Однажды утром, резко войдя в комнату Юргена, сестра заметила его с распущенными волосами. Обычно Юрген каждое утро усердно собирал, прилизывал и прятал свои светлые волосы, стремясь выглядеть опрятно и незаметно. Но в этот раз из-за усталости он забыл привести свою прическу в порядок. Лизель увидела брата с растрепанными локонами, которые почти достигали его груди. Маленькой девочке это даже понравилось, и она с детской непосредственностью воскликнула:
—Ты такой красивый! - Юри, слегка удивленный, но и тронутый ее реакцией, попросил ее никому об этом не рассказывать, понимая, что любой подобный акт проявления его "неправильной" внешности вызовет ненужные последствия.
Июнь сорок четвертого принес с собой роковые известия: союзные войска успешно высадились в Нормандии. Для Германии это означало открытие второго фронта, начало конца. Для пиратов, которые до сих пор старались держаться в стороне от активных боевых действий, это стало новой угрозой. Появился реальный риск мобилизации и привлечения к строительству оборонительных укреплений на западном фронте. Для тех, кто всеми силами пытался избежать любого содействия продолжению войны, подобная перспектива была совершенно неприемлемой.
Это стало последней каплей. Многие из пиратов Эдельвейса приняли решение уйти в полное подполье. Их жизнь превратилась в постоянное скрывание: они прятались в развалинах разрушенных домов, где еще оставались хоть какие-то укрытия. Добыча пропитания стала ежедневной борьбой. Они были вынуждены обращаться за помощью к уголовникам и фарцовщикам, часто прибегая к нелегальным методам - кражам, взломам, мелким мошенничествам. Каждый день становился игрой со смертью, где любой неосторожный шаг мог привести к аресту, отправке на фронт или, что еще хуже, к разоблачению их связи с подпольным движением. Юрген, оказавшись в этом вихре событий, чувствовал, как его жизнь становится все более хрупкой, а будущее - туманным и неопределенным.
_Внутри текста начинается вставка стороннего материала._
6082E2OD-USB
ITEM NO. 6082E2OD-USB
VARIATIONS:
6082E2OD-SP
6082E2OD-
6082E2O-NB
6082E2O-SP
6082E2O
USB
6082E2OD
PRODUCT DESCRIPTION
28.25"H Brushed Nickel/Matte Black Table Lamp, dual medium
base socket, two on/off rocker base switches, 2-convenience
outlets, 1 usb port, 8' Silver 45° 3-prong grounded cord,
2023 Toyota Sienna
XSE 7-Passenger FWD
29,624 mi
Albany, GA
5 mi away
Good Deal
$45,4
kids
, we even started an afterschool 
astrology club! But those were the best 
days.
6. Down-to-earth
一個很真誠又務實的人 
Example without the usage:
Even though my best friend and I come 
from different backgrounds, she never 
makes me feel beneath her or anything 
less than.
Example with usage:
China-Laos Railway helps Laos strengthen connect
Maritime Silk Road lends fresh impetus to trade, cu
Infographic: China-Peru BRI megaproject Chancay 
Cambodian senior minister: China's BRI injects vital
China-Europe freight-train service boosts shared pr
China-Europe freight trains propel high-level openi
Он не видел своего будущего, оно было затянуто пеленой страха и потери.
Конрад не мог свыкнуться с ткм что его используют в целях, против которых он боролся. Его привязанность к Луизе, казалось, стала лишь более сложной, болезненной. Он пытался убедить ее в необходимости перемен, намекал на скорый крах режима, но в ее глазах по-прежнему читался страх.
Лотте, всегда отличавшаяся решительностью и практичностью, быстро адаптировалась к новой реальности. Она использовала свои связи в подпольном мире, чтобы найти убежище и организовать каналы поставки продовольствия и медикаментов. Она научилась выживать в самых неблагоприятных условиях, не теряя при этом веру в свои идеалы. Вайс стала одним из самых надежных звеньев в цепи помощи, спасая жизни и поддерживая дух товарищей. Она продолжала рисковать, участвуя в акциях саботажа и распространяя листовки, призывающие к сопротивлению.
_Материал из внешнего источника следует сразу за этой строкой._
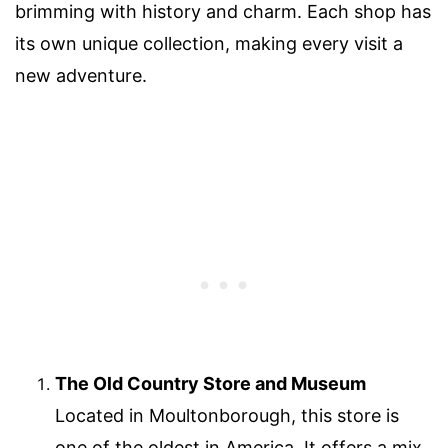
brimming with history and charm. Each shop has
its own unique collection, making every visit a
new adventure.
The Old Country Store and Museum
Located in Moultonborough, this store is
one of the oldest in America. It offers a mix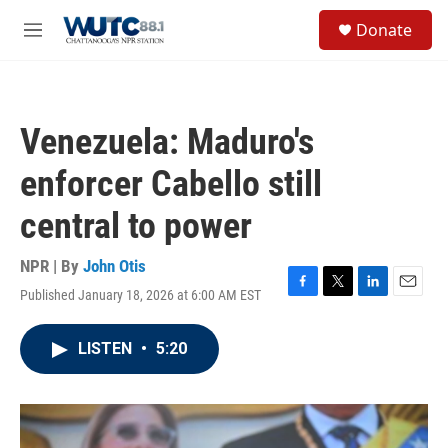
Skip to main content
S
Donate
e
M
a
e
r
n
c
u
h
Venezuela: Maduro's
u
e
enforcer Cabello still
r
y
central to power
NPR | By
John Otis
Published January 18, 2026 at 6:00 AM EST
F
T
L
E
a
w
i
m
c
i
n
a
LISTEN
•
5:20
e
t
k
i
b
t
e
l
o
e
d
o
r
I
k
n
Ганс Фогель столкнулся с самой суровой реальностью. Его навыки, которые ранее служили для мелких выходок и уклонения от неприятностей, теперь были жизненно важны. Он помогал пиратам находить укрытия, проникать в склады за припасами, избегать патрулей. Он был бесценен в организации перемещений и снабжения.
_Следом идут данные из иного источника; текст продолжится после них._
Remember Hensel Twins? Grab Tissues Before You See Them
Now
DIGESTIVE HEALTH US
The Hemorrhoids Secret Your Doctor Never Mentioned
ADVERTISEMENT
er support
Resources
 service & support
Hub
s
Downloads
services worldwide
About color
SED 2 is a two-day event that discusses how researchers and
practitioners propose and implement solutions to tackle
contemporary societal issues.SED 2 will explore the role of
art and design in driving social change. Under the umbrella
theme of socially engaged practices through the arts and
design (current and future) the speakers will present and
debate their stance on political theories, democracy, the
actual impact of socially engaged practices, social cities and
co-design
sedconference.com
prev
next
Юрген, наблюдая за тем, как рушится мир, как распадаются связи, как друзья один за другим исчезают, чувствовал себя загнанным в угол зверем. Он продолжал бороться, помогая Конраду, поддерживая Лотте, скорбя о Гансе. Он понимал, что надежда тает с каждым днем, но не мог позволить себе сдаться. Юрген старался успокоить ее, рассказывать сказки и играть в игры, но в его глазах отражалась боль и безнадежность. Он все чаще думал о том, что ему придется принять решения, которые изменят его жизнь навсегда. Он не видел своего будущего, но понимал, что должен оставаться сильным ради тех, кто ему дорог.